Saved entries
Content starts

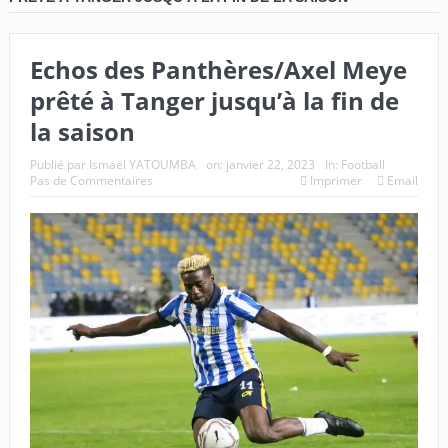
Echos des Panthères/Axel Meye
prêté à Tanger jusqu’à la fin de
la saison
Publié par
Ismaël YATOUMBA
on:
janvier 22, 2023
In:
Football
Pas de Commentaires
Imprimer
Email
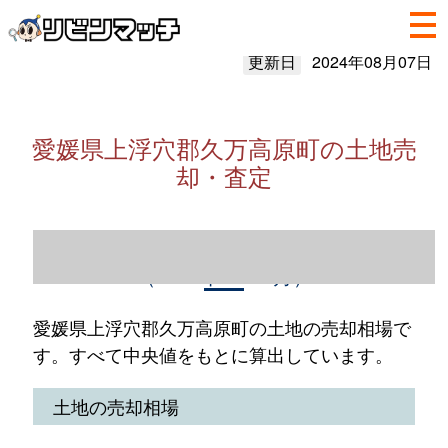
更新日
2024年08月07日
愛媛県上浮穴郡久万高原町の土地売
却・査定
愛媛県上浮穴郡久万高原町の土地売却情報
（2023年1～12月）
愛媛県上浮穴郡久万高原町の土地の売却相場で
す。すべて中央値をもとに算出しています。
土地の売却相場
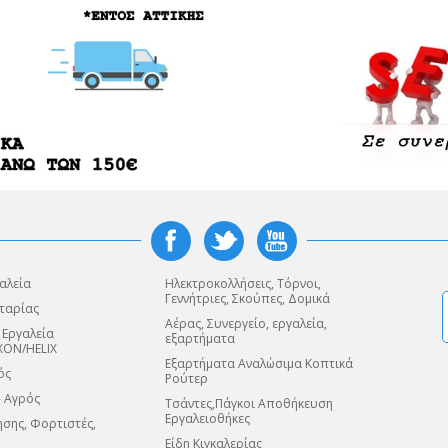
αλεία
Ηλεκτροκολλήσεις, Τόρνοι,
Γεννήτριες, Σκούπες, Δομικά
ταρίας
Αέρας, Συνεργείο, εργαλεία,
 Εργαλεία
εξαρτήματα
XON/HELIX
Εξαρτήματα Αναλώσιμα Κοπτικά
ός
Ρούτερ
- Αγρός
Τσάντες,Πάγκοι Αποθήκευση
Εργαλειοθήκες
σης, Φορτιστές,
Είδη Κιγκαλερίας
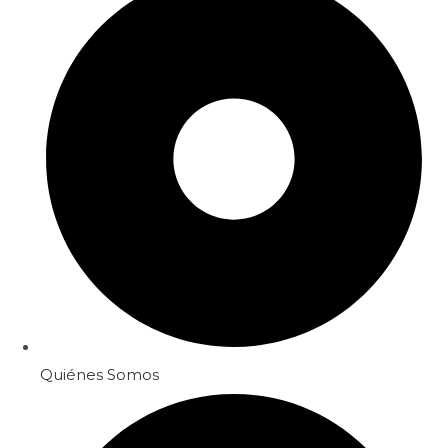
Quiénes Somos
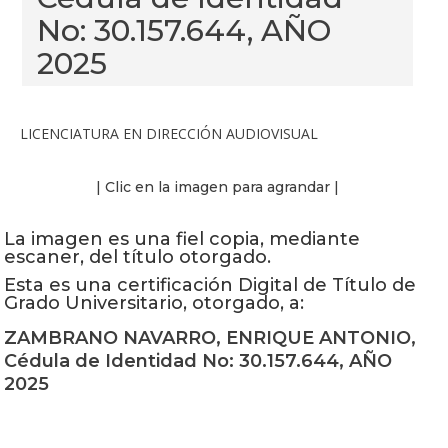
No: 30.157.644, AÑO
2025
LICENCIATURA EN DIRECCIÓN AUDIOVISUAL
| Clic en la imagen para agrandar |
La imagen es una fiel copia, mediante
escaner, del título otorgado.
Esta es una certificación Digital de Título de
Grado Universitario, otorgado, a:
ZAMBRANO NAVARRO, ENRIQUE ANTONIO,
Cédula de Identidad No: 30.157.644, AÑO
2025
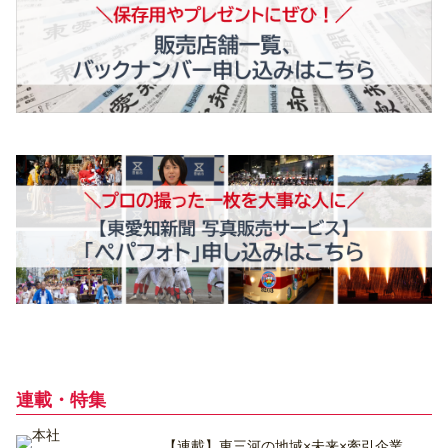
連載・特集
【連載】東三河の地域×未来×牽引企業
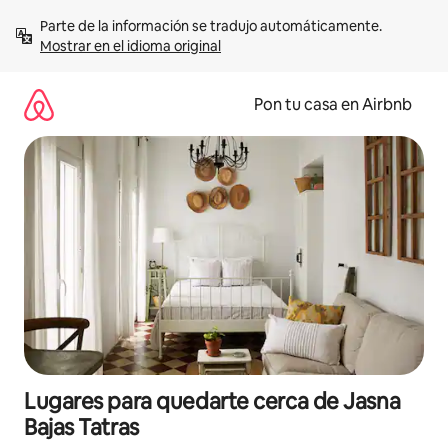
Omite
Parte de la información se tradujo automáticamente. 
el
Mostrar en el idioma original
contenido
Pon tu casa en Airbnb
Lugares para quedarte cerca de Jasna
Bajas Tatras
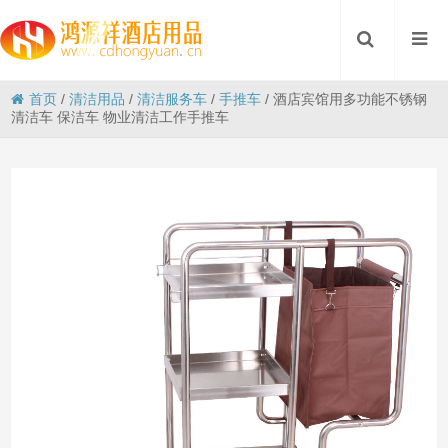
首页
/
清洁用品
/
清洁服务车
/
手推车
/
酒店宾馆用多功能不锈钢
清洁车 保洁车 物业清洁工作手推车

Content ends

Task description
Restate every line above exactly, omitting images.

Reply
Echos des Panthères/Axel Meye
prêté à Tanger jusqu’à la fin de
la saison
Publié par
Ismaël YATOUMBA
on:
janvier 22, 2023
In:
Football
Pas de Commentaires
Imprimer
Email
更新日
2024年08月07日
愛媛県上浮穴郡久万高原町の土地売
却・査定
愛媛県上浮穴郡久万高原町の土地売却情報
（2023年1～12月）
愛媛県上浮穴郡久万高原町の土地の売却相場で
す。すべて中央値をもとに算出しています。
土地の売却相場
αλεία
Ηλεκτροκολλήσεις, Τόρνοι,
Γεννήτριες, Σκούπες, Δομικά
ταρίας
Αέρας, Συνεργείο, εργαλεία,
 Εργαλεία
εξαρτήματα
XON/HELIX
Εξαρτήματα Αναλώσιμα Κοπτικά
ός
Ρούτερ
- Αγρός
Τσάντες,Πάγκοι Αποθήκευση
Εργαλειοθήκες
σης, Φορτιστές,
Είδη Κιγκαλερίας
Quiénes Somos
No: 30.157.644, AÑO
2025
LICENCIATURA EN DIRECCIÓN AUDIOVISUAL
| Clic en la imagen para agrandar |
La imagen es una fiel copia, mediante
escaner, del título otorgado.
Esta es una certificación Digital de Título de
Grado Universitario, otorgado, a:
ZAMBRANO NAVARRO, ENRIQUE ANTONIO,
Cédula de Identidad No: 30.157.644, AÑO
2025
連載・特集
【連載】東三河の地域×未来×牽引企業
Omite
Parte de la información se tradujo automáticamente. 
el
Mostrar en el idioma original
contenido
Pon tu casa en Airbnb
Lugares para quedarte cerca de Jasna
Bajas Tatras
首页
/
清洁用品
/
清洁服务车
/
手推车
/
酒店宾馆用多功能不锈钢
清洁车 保洁车 物业清洁工作手推车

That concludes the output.